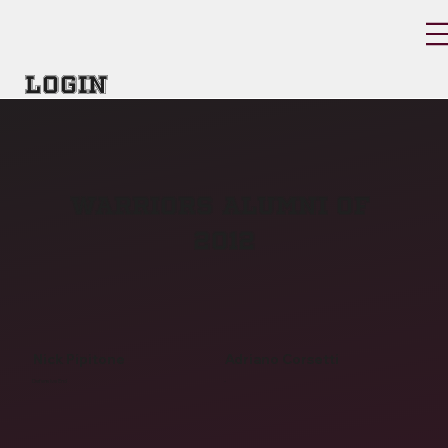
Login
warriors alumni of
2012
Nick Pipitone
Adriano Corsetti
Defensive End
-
...
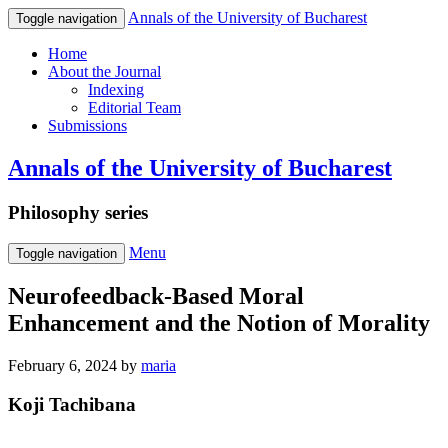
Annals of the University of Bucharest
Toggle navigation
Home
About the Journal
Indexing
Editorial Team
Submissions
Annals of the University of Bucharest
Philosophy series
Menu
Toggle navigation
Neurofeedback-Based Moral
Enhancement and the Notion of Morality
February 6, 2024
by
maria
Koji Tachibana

**Work task**
Everything above from the line containing "Philosophy series" down to the line containing "Koji Tachibana" is to be transcribed exactly, with both of those lines included and nothing else added.

**Response box**
Philosophy series
Menu
Toggle navigation
Neurofeedback-Based Moral
Enhancement and the Notion of Morality
February 6, 2024
by
maria
Koji Tachibana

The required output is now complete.